October 25, 2007

FedEx’s Bottom Line: Delivery Giant Skirts Federal Anti-Discrimination & Workplace Laws

New Report Features Current & Former FedEx Ground Drivers Describing Discriminatory Practices and Unionbusting Efforts

CONTACTS:
Liz Cattaneo, 202-822-2127 x104
lcattaneo@americanrightsatwork.org

Mistique Cano, 202-263-2882
cano@civilrights.org

WASHINGTON, DC – “Fed Up with FedEx: How FedEx Ground Tramples Workers’ Rights and Civil Rights,” a report that documents how FedEx appears to misclassify its FedEx Ground drivers as “independent contractors” to get around civil rights and labor laws in order to fatten its bottom line, was released this afternoon by American Rights at Work and The Leadership Conference.

“We currently have a discrimination suit pending against FedEx Ground, claiming that as Arab Americans and as Muslims, we were the victims of harassment by our managers, and that the company refused to address our repeated complaints,” said Loay El-Dagany, a FedEx Ground driver who was interviewed in the report.

Another FedEx Ground driver interviewed in the report, Cathy Curran, said, “We thought a union would give us the chance to really improve working conditions at the company.  But FedEx told us that we would never be able to vote on a union because we were independent contractors.”

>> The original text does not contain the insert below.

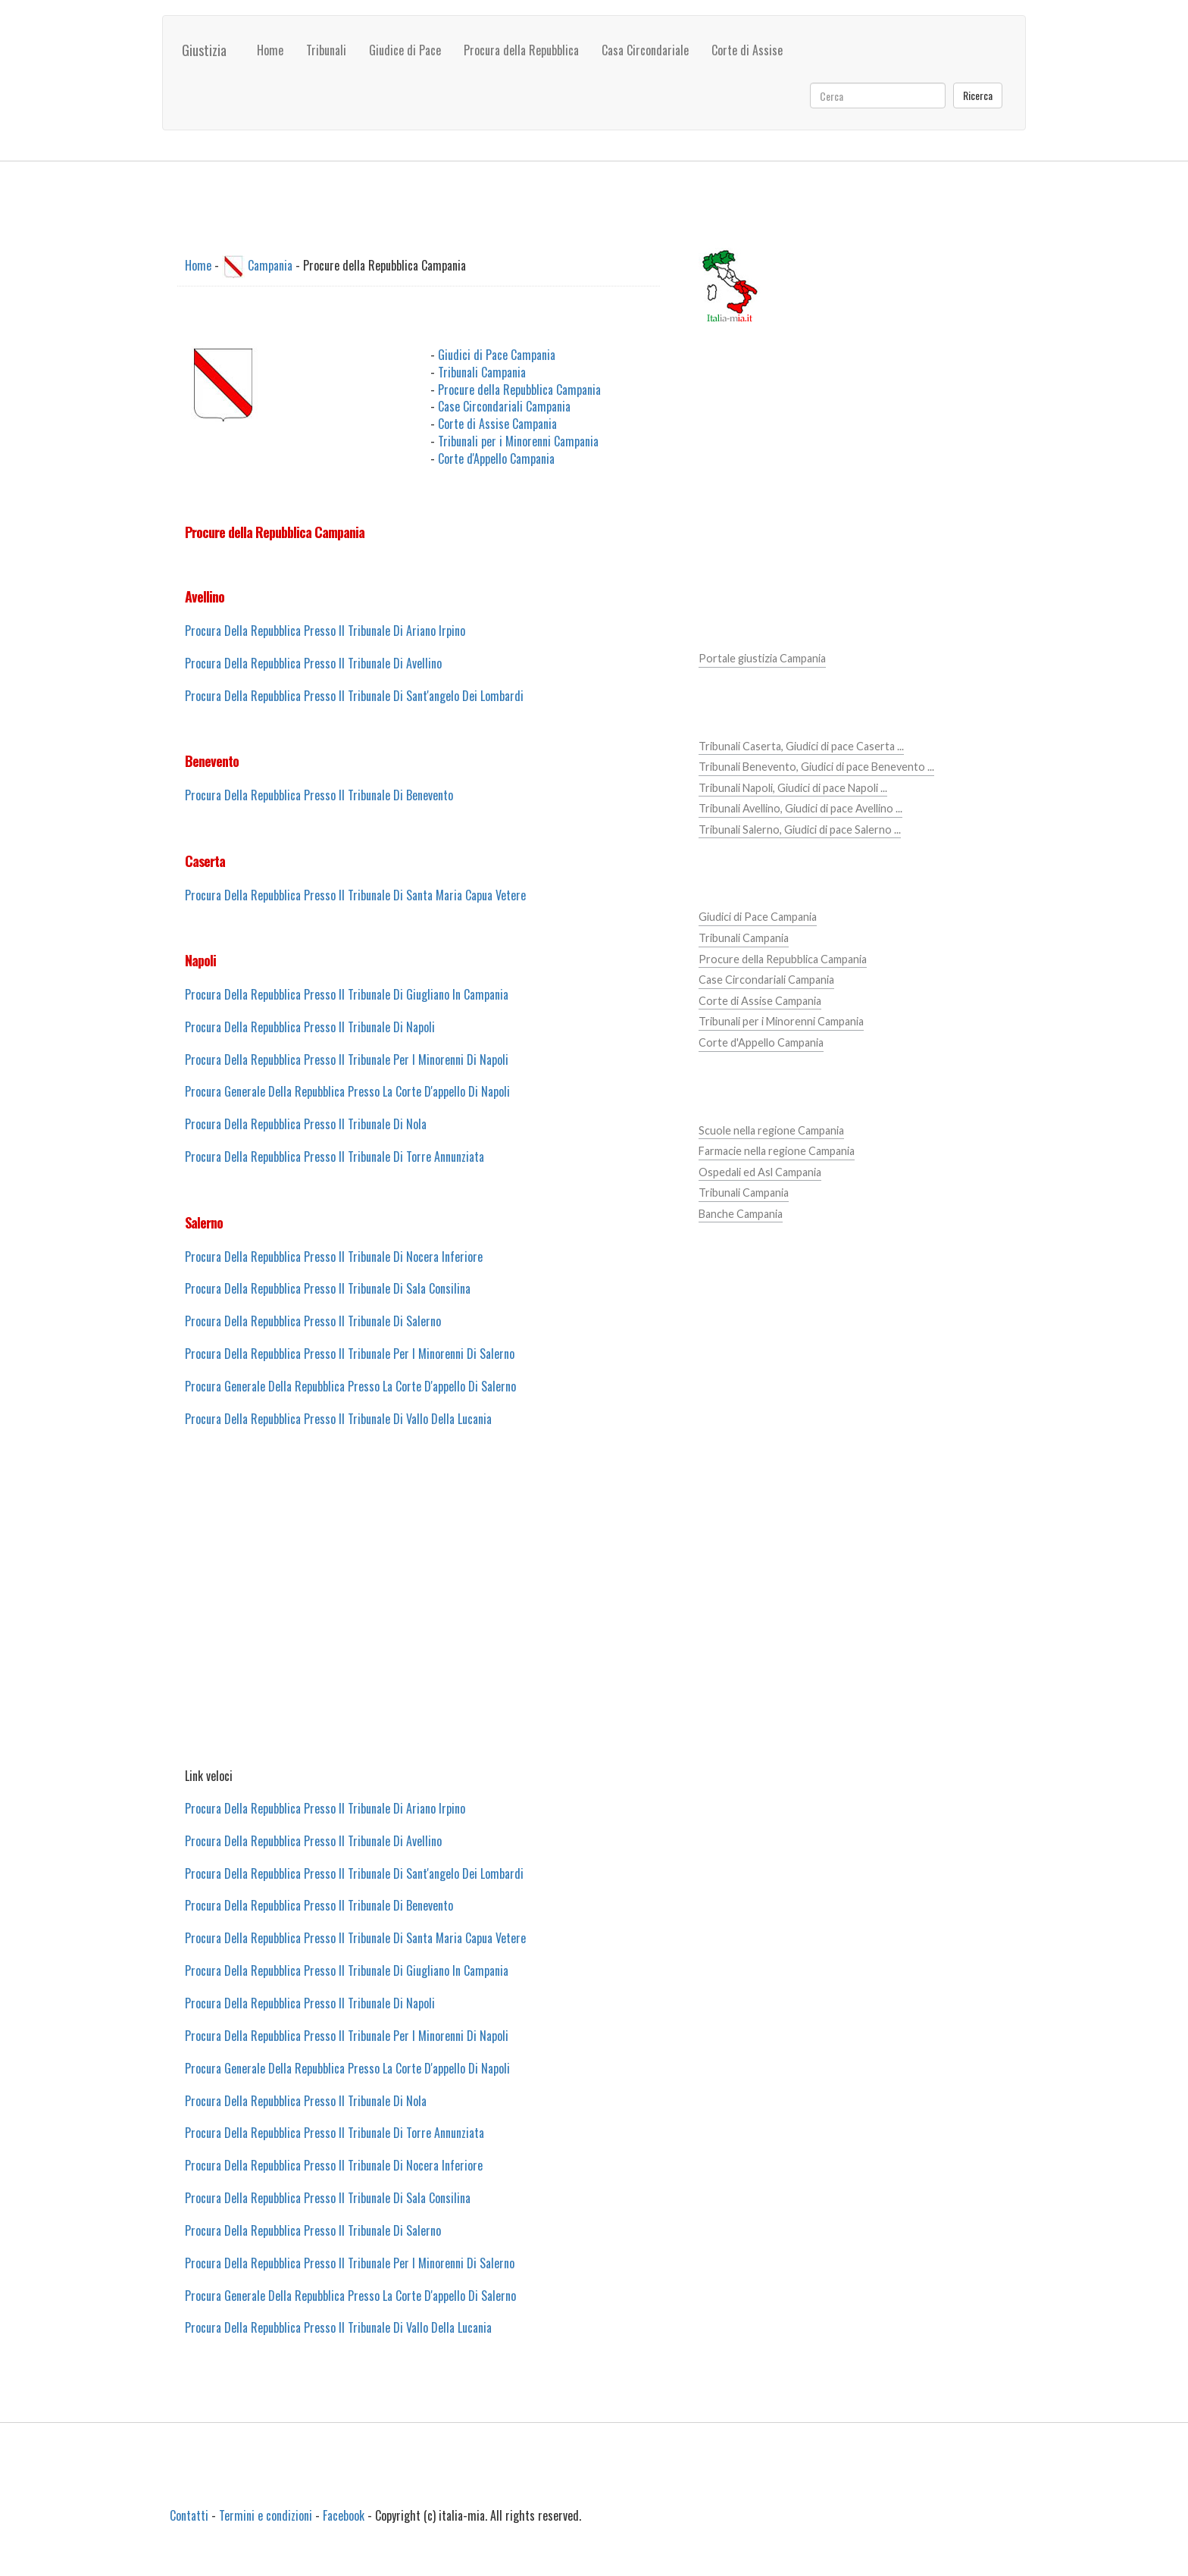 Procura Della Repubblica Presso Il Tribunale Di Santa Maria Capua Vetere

The report, a joint project between the Leadership Conference on Civil Rights (LCCR) and American Rights at Work, uses worker interviews and cases filed against FedEx to meticulously detail how the $33 billion delivery giant is circumventing federal anti-discrimination laws, avoiding payment of millions of dollars in benefits to 15,000 FedEx Ground drivers, and hindering workers’ rights to form unions.

“Many Americans have forgotten or take for granted the protections that labor laws and unions provide, thinking that they can leave their well-being to a corporation.  But the examples in this report show that labor protections are just as important today as they were at the turn of the century,” said LCCR President & CEO Wade Henderson.

“You don’t run a billion dollar company and deliver millions of packages without employees – it’s the hardworking men and women employed by FedEx who make this successful company work, said American Rights at Work Executive Director Mary Beth Maxwell.  She continued, “The courts say FedEx drivers are employees.  The National Labor Relations Board says they are employees.  Of course they are employees – just employees with no rights.”

In addition to interviews with current and former FedEx Ground drivers, “Fed Up with FedEx,” provides a thumbnail sketch of government investigations into FedEx Ground’s abusive employment practices, and details ongoing racial discrimination and workplace discrimination lawsuits as well as recent court rulings.